In a unanimous opinion of the eight justices taking part in the decision, the Supreme Court ruled today that competitors may bring unfair competition claims under the Lanham Act, 15 U.S.C. § 1125, to challenge food and beverage labels that are also regulated under the Federal Food, Drug, and Cosmetic Act, 21 U.S.C. §§ 321(f), 331 (FDCA). The decision confirms that competitors may use the federal Lanham Act to prevent false and misleading advertising by a competitor even when the Food and Drug Administration (FDA) had regulated in the same area. The court emphasized that the decision did not address the preemption of state laws, which frequently form the basis for consumer class actions against the food and beverage industry. While the decision may be cited in favor of the limited nature of federal preemption under the FDCA, it does not materially change the law with respect to preemption of state law claims by the FDCA.
The court’s decision reversed the Ninth Circuit’s ruling that the comprehensive federal labeling regulations precluded Pom Wonderful LLC’s Lanham Act claim against Coca-Cola Co. Pom Wonderful’s complaint had alleged that Coca-Cola’s juice blend, which actually consisted of more than 99% apple and grape juice, was misleadingly named, labeled, and advertised as “pomegranate blueberry” juice. In his opinion for the court, Justice Kennedy explained that this was “not a preemption case” involving a conflict of state and federal law, but one assessing whether a federal law (the FDCA) precluded another (the Lanham Act) from operating to create a private right of action to plaintiffs like Pom Wonderful. Given the text and historical compatibility of the statutes, the court concluded that “[c]ompetitors ... may bring Lanham Act claims like Pom’s that challenge food and beverage labels that are regulated by the FDCA.”
To resolve the question of statutory preclusion, the court first looked to whether the Lanham Act or FDCA expressly forbade Lanham Act unfair competition claims challenging labels already regulated by the FDCA. Neither statute so indicated. In the absence of textual guidance, the court considered it “powerful evidence” against preclusion that the Lanham Act and the FDCA had coexisted for over 70 years. The opinion recognized that the preemption provision of the Nutrition Labeling and Education Act (NLEA) did bar states from imposing requirements “not identical to” corresponding FDCA labeling requirements for food and beverages. Given that the NLEA applied only to certain FDCA provisions and state law conflicts, however, the court concluded that Congress “did not intend the FDCA to preclude requirements arising from other sources,” such as federal law.
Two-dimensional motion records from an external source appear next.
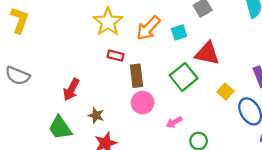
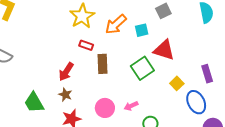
red arrow: (71, 90) -> (66, 72), moved
pink circle: (143, 103) -> (105, 108), moved

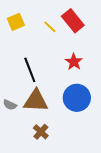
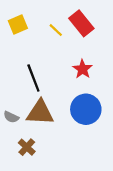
brown cross: (41, 132) -> (27, 147), moved

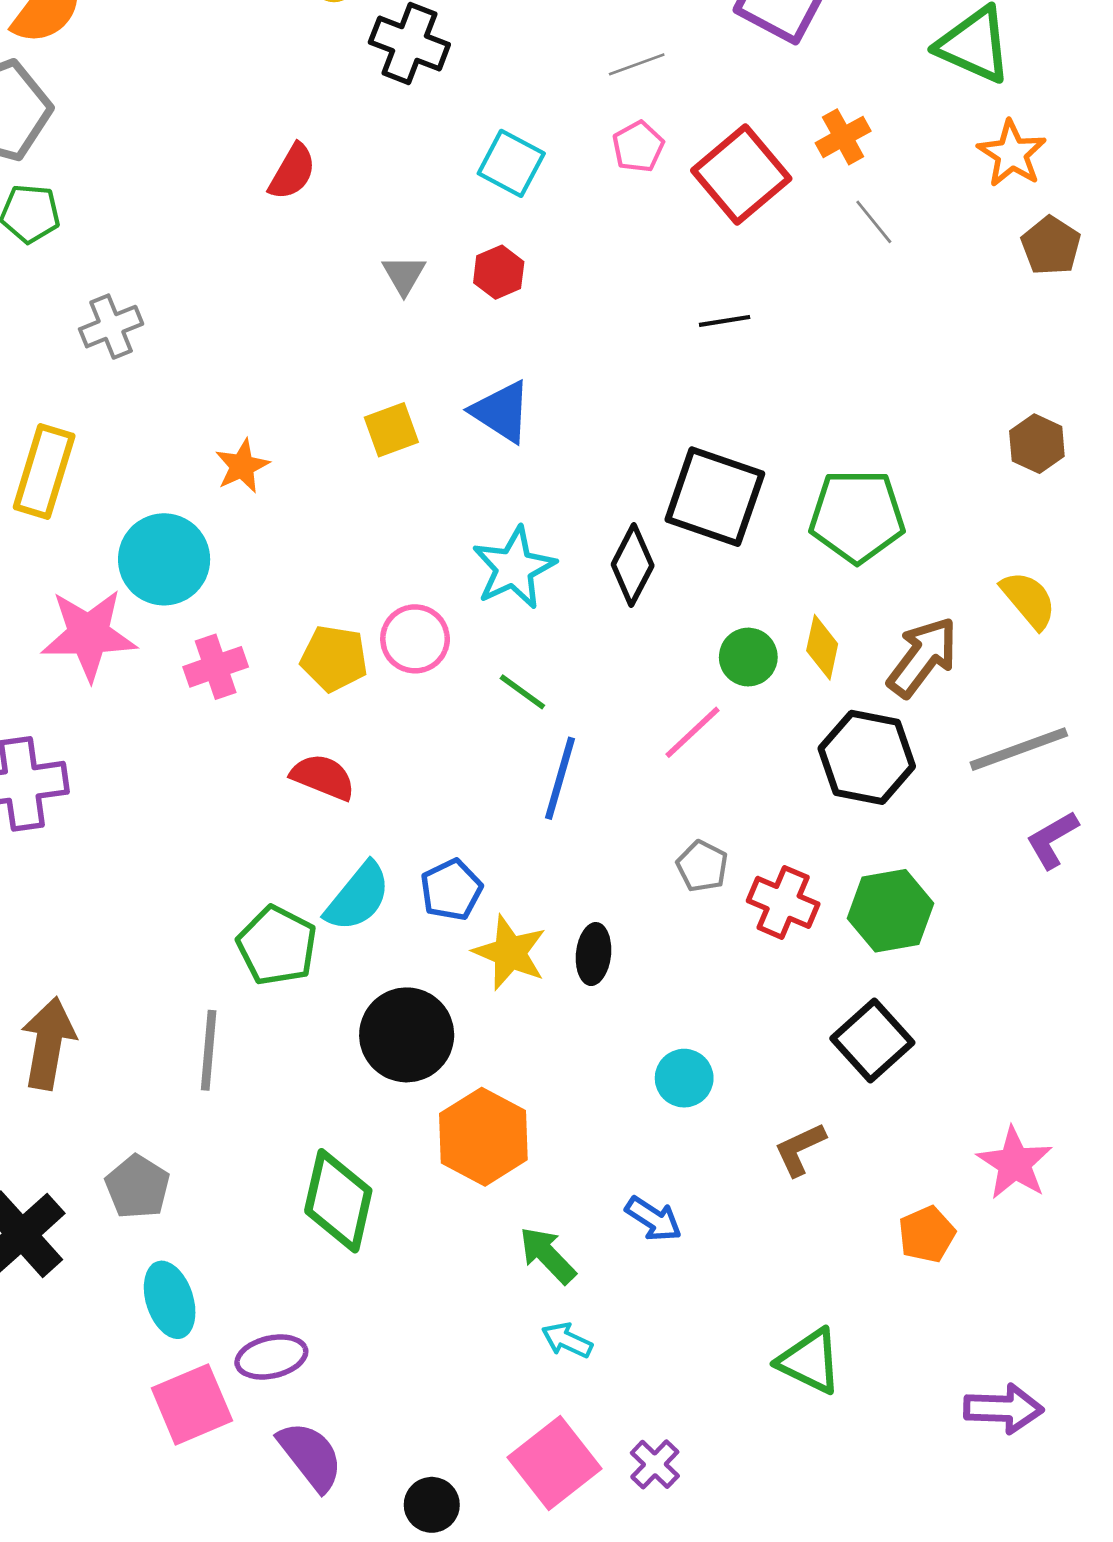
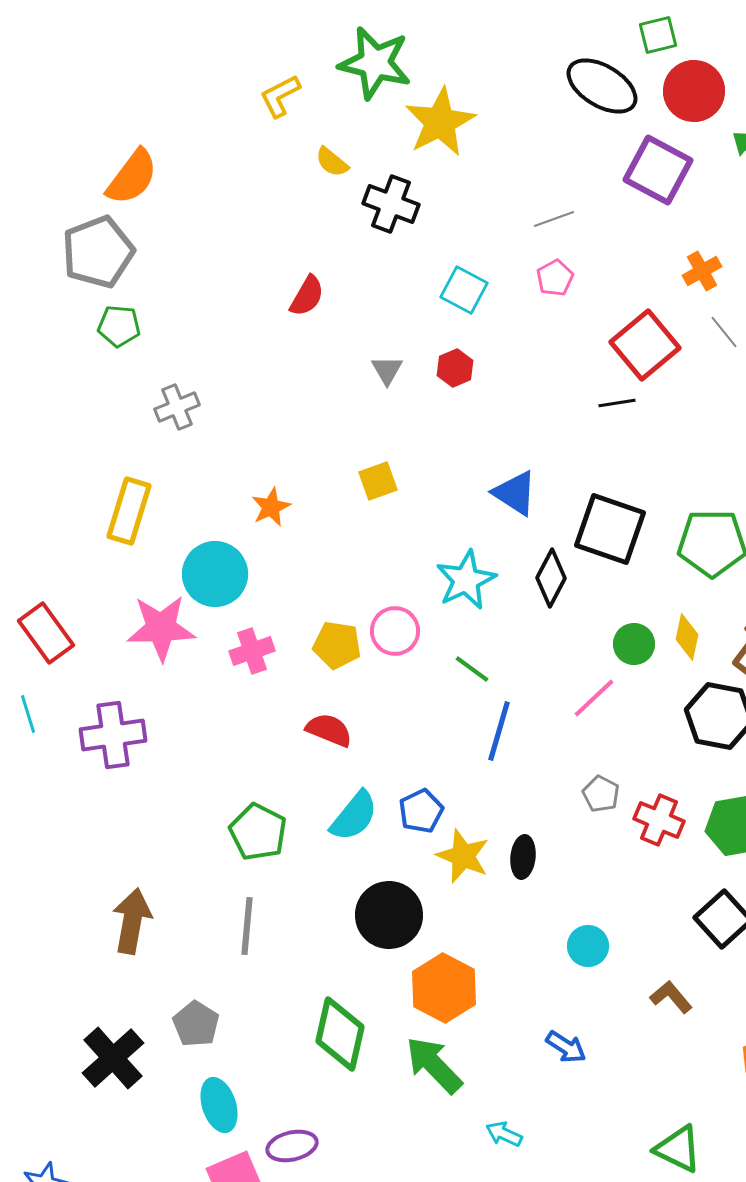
red square: (741, 175) -> (645, 345), moved
blue triangle: (501, 412) -> (515, 493), moved
green pentagon: (277, 946) -> (258, 832), moved
brown L-shape: (800, 1149) -> (671, 997), turned 75
green arrow: (547, 1255) -> (434, 1065), moved, size x1.4

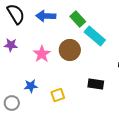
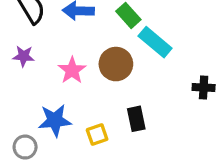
black rectangle: (96, 84) -> (136, 119), moved, turned 70
blue star: (31, 86) -> (55, 120), size x1.5

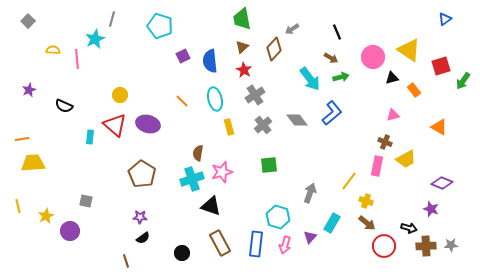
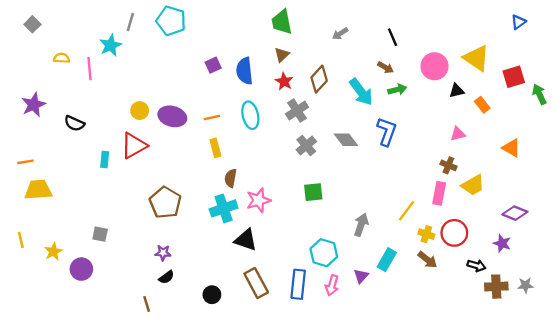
cyan pentagon: (160, 26) -> (171, 21), moved
brown diamond: (274, 49) -> (319, 79), moved
green arrow: (463, 81) -> (539, 94), turned 120
purple star: (29, 90) -> (34, 105), size x1.5
orange line: (182, 101) -> (212, 118), turned -56
blue L-shape: (332, 113) -> (387, 132), turned -30
purple ellipse: (148, 124) -> (172, 116), moved
red triangle: (115, 125) -> (134, 146), turned 50
yellow rectangle: (229, 127) -> (215, 148), moved
red circle: (384, 246) -> (454, 233), moved

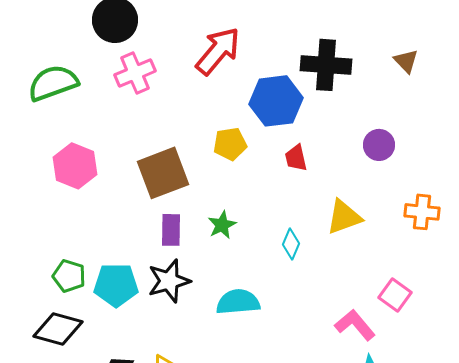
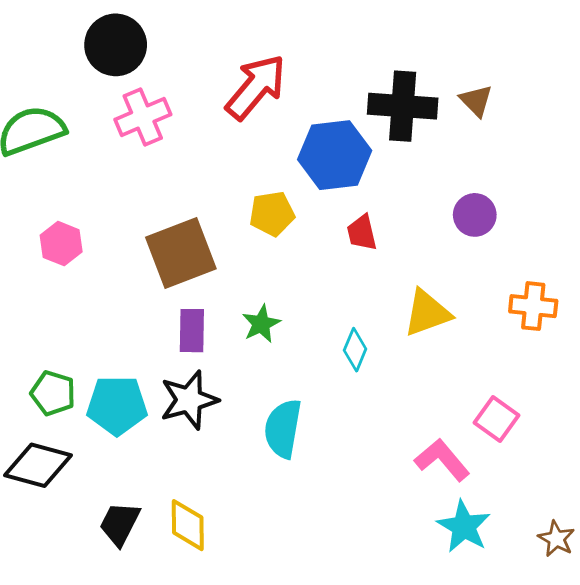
brown triangle: (406, 61) -> (476, 101), moved
pink hexagon: (75, 166) -> (61, 244), size x0.7
cyan semicircle: (238, 302) -> (283, 429), turned -75

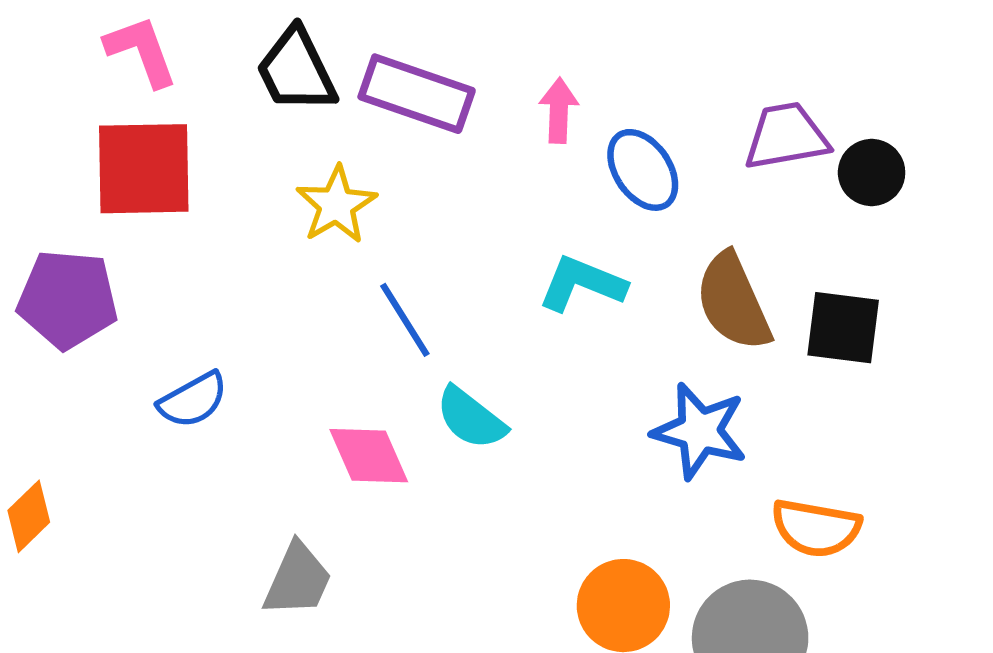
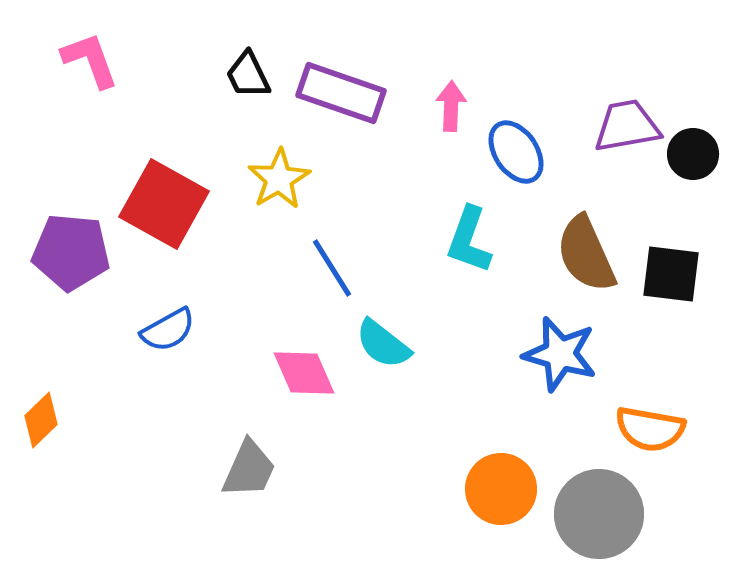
pink L-shape: (141, 51) -> (90, 60), moved
black trapezoid: (296, 70) -> (248, 75), size x0.7
red square: (144, 169) -> (164, 204), moved, turned 30
cyan L-shape: (582, 284) -> (469, 240), turned -92

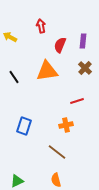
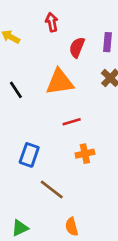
red line: (77, 101) -> (72, 122), moved
brown line: (57, 152) -> (52, 189), moved

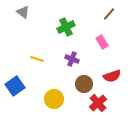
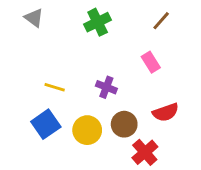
green cross: (66, 27) -> (98, 22), moved
blue square: (15, 86) -> (46, 124), moved
yellow circle: (54, 99) -> (87, 130), moved

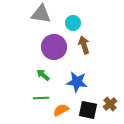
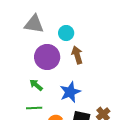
blue star: (77, 82) -> (70, 92), turned -30

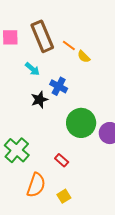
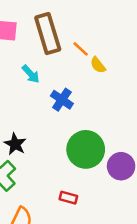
black star: (39, 100) -> (15, 144), moved, turned -30
red rectangle: (62, 160) -> (68, 198), moved, turned -32

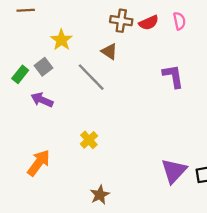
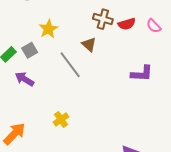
pink semicircle: (179, 21) -> (154, 26), turned 140
purple L-shape: (173, 76) -> (142, 74), turned 95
The court’s opinion further rested on the complementary nature of the scope, purpose, and remedies of the FDCA and the Lanham Act: “[b]oth touch on food and beverage labeling, but the Lanham Act protects commercial interests against unfair competition, while the FDCA protects public health and safety.” Moreover, FDCA enforcement is largely the province of the FDA, while the Lanham Act seeks to draw on the market expertise of competitors to protect business interests from practices that allegedly “mislead and trick consumers.” Allowing Lanham Act suits to proceed against the backdrop of FDCA regulation, the court concluded, “takes advantage of synergies among multiple methods of regulation” and is “consistent with the congressional design to enact two different statutes, each with its own mechanisms to enhance the protection of competitors and consumers.”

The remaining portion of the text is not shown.